In the life-saving drugs category, the dependence on Chinese imports is as much as 90 per cent. Significantly, China has increased the prices of bulk drugs 11-fold during the last two years. Cheap Chinese imports have resulted in 35 per cent closure of power looms in Surat and Bhiwandi, according to the Commerce ministry report. About 85-90 per cent of toy market space is commanded by Chinese products, the report says. It has affected 50 per cent of the domestic toy industry.
Chinese share in India’s imports grew from 11.6 per cent in 2013-14 to 16.6 per cent in 2017-18. Indian exports grew by 9.8 per cent last year. This was accompanied by smuggling which, too, contributed to dumping. But why is China able to make its exports so attractive to Indian importers, is a pertinent question. The Chinese government gives an effective rebate of 17 per cent to its exporter companies. As per the committee, this results in Chinese goods being 5-6 per cent cheaper than their Indian counterparts, making it lucrative for Indian importers.
On account of costlier energy, finance and logistics, Indian goods are costlier by about 9 per cent in the global market. Chinese industry gets loans at 6 per cent, compared to 11-14 per cent in India. Logistics costs are 1 per cent of the business in China, compared to 3 per cent in India.
The parliamentary committee has identified costly capital in India vis-à-vis China as a key debilitating factor for Indian trade boost. It has suggested product specific strategies for improving the trade balance, emphasizing the accountability of pertinent institutions, including the Directorate General for Anti-Dumping and Allied Duties and the Risk Management Division of the Central Board of Indirect Taxes and Customs.
The Committee found that Chinese manufacturers were re-routing their products through the markets of other countries that India has Free Trade Agreements (FTA) with. The unscrupulous imports from China are also on account of influx of under-invoiced Chinese goods, goods brought in through mis-declaration and outright smuggling, it says.
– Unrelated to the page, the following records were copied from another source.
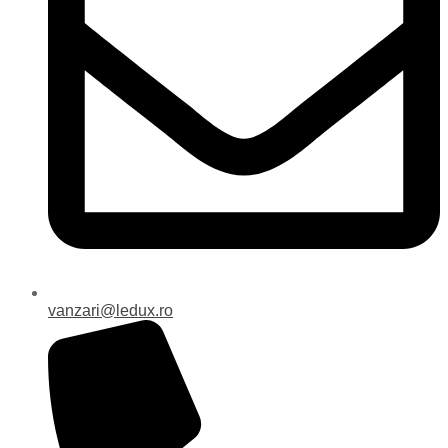
vanzari@ledux.ro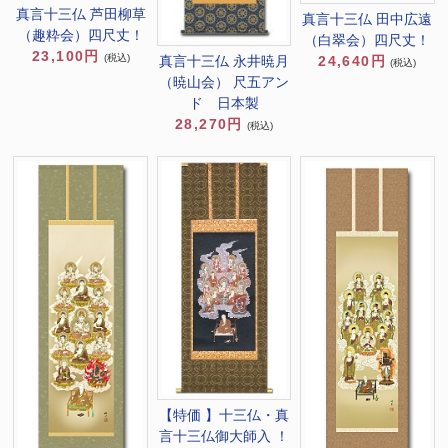
真言十三仏 芦田柳草
真言十三仏 田中広遠
（趣粋会）四尺丈！
（白翠会）四尺丈！
23,100円
(税込)
真言十三仏 永井暁月
24,640円
(税込)
（暁山会） 尺五アン
ド 日本製
28,270円
(税込)
【特価 】十三仏・真
言十三仏御大師入 ！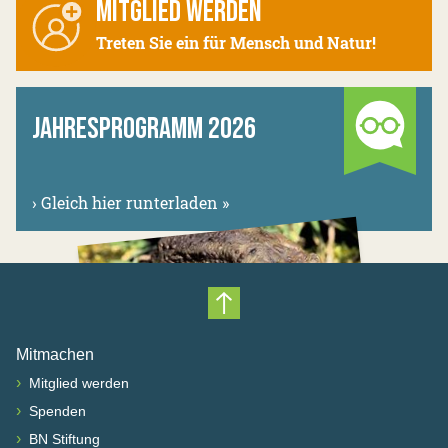
MITGLIED WERDEN
Treten Sie ein für Mensch und Natur!
JAHRESPROGRAMM 2026
›
Gleich hier runterladen »
Nach oben scrollen
Mitmachen
›
Mitglied werden
›
Spenden
›
BN Stiftung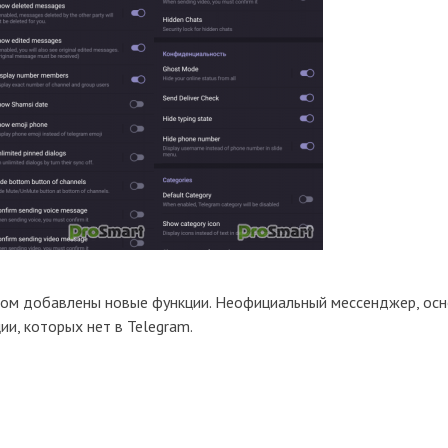
ом добавлены новые функции. Неофициальный мессенджер, ос
ии, которых нет в Telegram.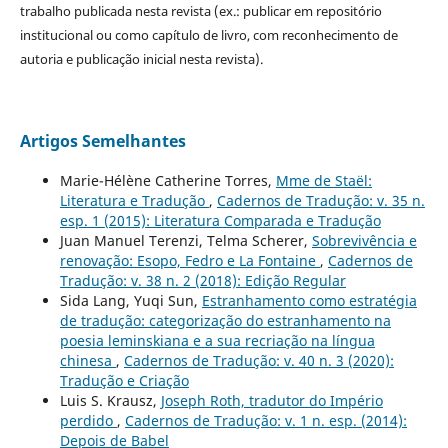
trabalho publicada nesta revista (ex.: publicar em repositório
institucional ou como capítulo de livro, com reconhecimento de
autoria e publicação inicial nesta revista).
Artigos Semelhantes
Marie-Hélène Catherine Torres,
Mme de Staël:
Literatura e Tradução
,
Cadernos de Tradução: v. 35 n.
esp. 1 (2015): Literatura Comparada e Tradução
Juan Manuel Terenzi, Telma Scherer,
Sobrevivência e
renovação: Esopo, Fedro e La Fontaine
,
Cadernos de
Tradução: v. 38 n. 2 (2018): Edição Regular
Sida Lang, Yuqi Sun,
Estranhamento como estratégia
de tradução: categorização do estranhamento na
poesia leminskiana e a sua recriação na língua
chinesa
,
Cadernos de Tradução: v. 40 n. 3 (2020):
Tradução e Criação
Luis S. Krausz,
Joseph Roth, tradutor do Império
perdido
,
Cadernos de Tradução: v. 1 n. esp. (2014):
Depois de Babel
These illegalities have its share of adverse effect on domestic industry, the report declared. In April to December 2017-18, as many as 1,127 cases of smuggling have been registered by India, recovering more than Rs 5.4 billion worth of Chinese goods. But this is only the tip of the iceberg. Actual smuggling figures would be much greater.
However, it also calls for measures such as encouraging people to buy Indian products, popularising ‘Swadeshi apnao’ (consume domestic goods) and generate positive public opinion about Indian goods, which, trade experts say, contribute little to revive domestic industry. There is no doubt that India needs to wake up on the Chinese dumping front. If it fails, Indian industry would suffer irreparable damage.
Kamlendra Kanwar is a political commentator and columnist. He has authored four books.